AP: Dans quel état d’esprit étais-tu au moment de quitter le circuit pro ?
BL: J’étais satisfait de ma carrière et j’ai pu quitter le Tour en ayant envie de le faire. Mais je n’étais pas très optimiste vis à vis du surf professionnel. J’avais passé dix années au comité de direction de l’ASP et ce fut une expérience plutôt stressante.
AP: Tu as souvent été dépeint comme un agitateur lorsqu’il s’agissait de débattre de la manière de gérer le surf. Es-tu parvenu à tes fins ?
BL: D’une certaine façon, je crois que j’ai échoué sur certains sujets. Le démarrage du Dream Tour a été une sorte de coup d’État dont je me suis fait le porte-parole. Au départ, il s’agissait de construire les bases d’un sport, et pour ce faire, il était nécessaire d’avoir des épreuves en ville, avec des gradins, des milliers de spectateurs, venus voir ces sportifs se mesurer entre eux. Puis il fallait vendre ce sport, de façon à ce que nous gagnions de l’argent sans avoir à travailler à côté. Au début, j’ai trouvé l’idée géniale ; on l’a tous trouvée géniale. Mais à un certain stade, la réputation de ces meilleurs surfeurs au monde a été remise en question car le modèle du free-surfeur sponsorisé a pris de l’essor. Ces free-surfeurs se rendaient sur les plus belles vagues et étaient mis en valeur de la meilleure façon possible, tandis que les meilleurs surfeurs au monde se retrouvaient sur les plus vilaines vagues au monde. Un certain cynisme s’est alors instauré, questionnant l’idée même qu’il s’agissait des meilleurs surfeurs au monde. Cette vision du sport avec des spectateurs sur des gradins avait atteint ses limites et l’ère du multimédia s’ouvrait: il n’y avait plus besoin de gens sur la plage. Il suffisait de diffuser l’événement et de le rendre accessible au monde entier sans pour autant que ces spectateurs soient là en personne. Les choses ne bougeaient pas assez vite et c’est alors que nous avons eu l’idée de ce coup de force. Lors d’une réunion de l’ASP, nous avons viré le président ainsi que le directeur exécutif pour mettre en place des administrateurs plus à l’écoute des surfeurs, des personnes qui comprenaient notre point de vue, et ce furent les débuts du concept de Dream Tour.
AP: Une sorte de Nuit des Longs Couteaux en somme.

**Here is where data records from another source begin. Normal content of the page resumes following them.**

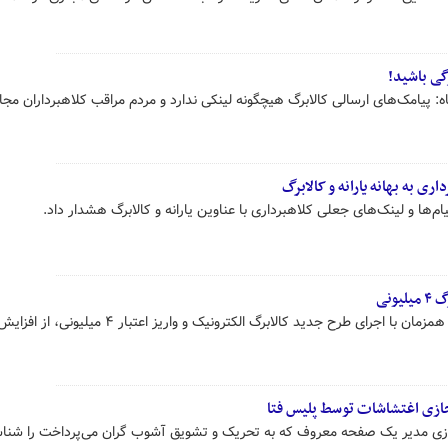
گی باشید!
اه: پیامک‌های ارسالی کالابرگ هیچگونه لینکی ندارد و مردم مراقب کلاهبرداران مجا
اری به بهانه یارانه و کالابرگ
م‌ها و لینک‌های جعلی کلاهبرداری با عناوین یارانه و کالابرگ هشدار داد.
ونی
معاون فرهنگی و اجتماعی پلیس فتا همزمان با اجرای طرح جدید کالابرگ الکترونیک و واریز اعتبار ۴ میلیونی، از افز
جازی اغتشاشات توسط پلیس فتا
زی مدیر یک صفحه معروف که به تحریک و تشویق آشوب‌ گران می‌پرداخت را شناس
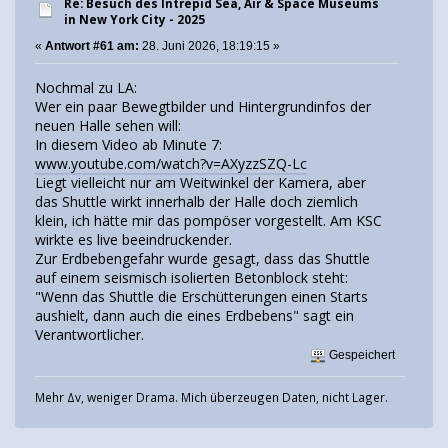
Re: Besuch des Intrepid Sea, Air & Space Museums
in New York City - 2025
«
Antwort #61 am:
28. Juni 2026, 18:19:15 »
Nochmal zu LA:
Wer ein paar Bewegtbilder und Hintergrundinfos der
neuen Halle sehen will:
In diesem Video ab Minute 7:
www.youtube.com/watch?v=AXyzzSZQ-Lc
Liegt vielleicht nur am Weitwinkel der Kamera, aber
das Shuttle wirkt innerhalb der Halle doch ziemlich
klein, ich hätte mir das pompöser vorgestellt. Am KSC
wirkte es live beeindruckender.
Zur Erdbebengefahr wurde gesagt, dass das Shuttle
auf einem seismisch isolierten Betonblock steht:
"Wenn das Shuttle die Erschütterungen einen Starts
aushielt, dann auch die eines Erdbebens" sagt ein
Verantwortlicher.
Gespeichert
Mehr Δv, weniger Drama. Mich überzeugen Daten, nicht Lager.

BL: Ouaip. Je considère que ce fut une grande victoire. Mais ensuite, après avoir mis en place une direction plus en faveur des surfeurs, les marques de surfwear ont eu le sentiment que les fous avaient pris le contrôle de l’asile et elles ont vu le pouvoir que nous détenions. L’inquiétude les a gagnées et elles ont pris le contrôle de l’ASP. Et ce sont elles qui ont mené la barque jusqu’à l’arrivée de la WSL. Dans un sens, j’ai pris cela comme un échec personnel. Et j’ai rendu les armes car c’était devenu tout simplement trop dur pour nous de garder la main et d’avoir le dernier mot face aux marques.

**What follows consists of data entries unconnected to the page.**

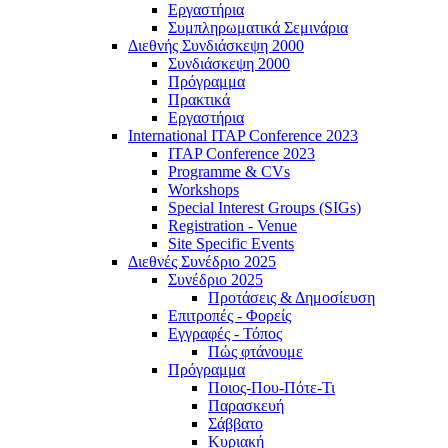
Εργαστήρια
Συμπληρωματικά Σεμινάρια
Διεθνής Συνδιάσκεψη 2000
Συνδιάσκεψη 2000
Πρόγραμμα
Πρακτικά
Εργαστήρια
International ITAP Conference 2023
ITAP Conference 2023
Programme & CVs
Workshops
Special Interest Groups (SIGs)
Registration - Venue
Site Specific Events
Διεθνές Συνέδριο 2025
Συνέδριο 2025
Προτάσεις & Δημοσίευση
Επιτροπές - Φορείς
Εγγραφές - Τόπος
Πώς φτάνουμε
Πρόγραμμα
Ποιος-Που-Πότε-Τι
Παρασκευή
Σάββατο
Κυριακή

AP: Tu sembles très occupé de nos jours.
BL: Ce sont beaucoup de déplacements, sûrement cette année encore, et depuis les… je ne sais pas… dix dernières années ? Peut-être même 40 [rires]. Nous avons revendu notre maison à Sydney il y a peu. Nous avons une maison à Hawaï, où nous passons trois à quatre mois par an, en hiver. Cette année par exemple, je suis resté à Hawaï en janvier, février et une partie de mars, avant de finir le mois sur la Gold Coast. En avril, nous sommes allés à Margaret River, puis à Bells. Ensuite nous avons passé trois semaines aux Maldives en mai et enfin quelques jours à Sydney. Puis Fidji durant trois semaines, avant de revenir quelques jours sur Sydney. Et nous voilà à Wanaka, en Nouvelle-Zélande, pour deux mois à faire du snowboard. Il faut être passionné par ce que l’on fait. Vraiment. Il le faut pour pouvoir perdurer. Sinon, l’envie disparaît.
AP: Midget Farrelly nous a quittés cette année. Tu es l’auteur d’un splendide hommage à son sujet. Que représentait-il pour toi ?

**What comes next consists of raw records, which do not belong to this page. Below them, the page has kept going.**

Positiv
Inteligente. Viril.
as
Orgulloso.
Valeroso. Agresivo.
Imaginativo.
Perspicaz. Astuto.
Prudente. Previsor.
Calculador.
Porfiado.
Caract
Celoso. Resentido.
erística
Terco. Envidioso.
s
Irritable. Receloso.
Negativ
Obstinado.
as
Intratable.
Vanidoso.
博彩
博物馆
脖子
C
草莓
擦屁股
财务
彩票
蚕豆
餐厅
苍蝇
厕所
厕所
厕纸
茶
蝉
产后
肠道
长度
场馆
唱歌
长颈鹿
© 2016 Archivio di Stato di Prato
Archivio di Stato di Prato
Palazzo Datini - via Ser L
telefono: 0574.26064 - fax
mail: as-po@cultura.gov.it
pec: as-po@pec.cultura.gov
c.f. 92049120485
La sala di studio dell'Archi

BL: Ils sont beaucoup à nous avoir quittés, mais son décès m’a vraiment affecté. Quand j’essaye de penser à ma famille au sens large, aux amis et aînés qui en font partie, Midget sortait du lot. Il n’était pas évident à saisir dans le sens où il était quelqu’un de très sûr de lui, avec des opinions très tranchées, même s’il n’en partageait qu’une petite partie. Durant les cinq à dix dernières années, nous nous sommes souvent vus, et il s’était ouvert à moi. Il me respectait semble-t-il et me racontait ses histoires, me faisait partager son savoir. Je me souviens de pas mal de sessions où il n’y avait que Midget, ma fille, et moi à l’eau ; il se livrait alors à moi comme à un ami et cela signifiait beaucoup pour moi, car je savais qu’il ne le faisait pas avec n’importe qui. Avoir eu la chance de connaître cet aspect de sa personnalité et de recevoir son enseignement, je considère cela comme un grand cadeau de sa part. Il m’arrive encore de prendre la voiture par chez nous et de ne pas arriver à croire que je ne le croiserai pas. À chaque fois que je vois un van blanc, ma tête tourne automatiquement, pensant que c’est lui. Puis, je réalise que je ne le reverrai plus.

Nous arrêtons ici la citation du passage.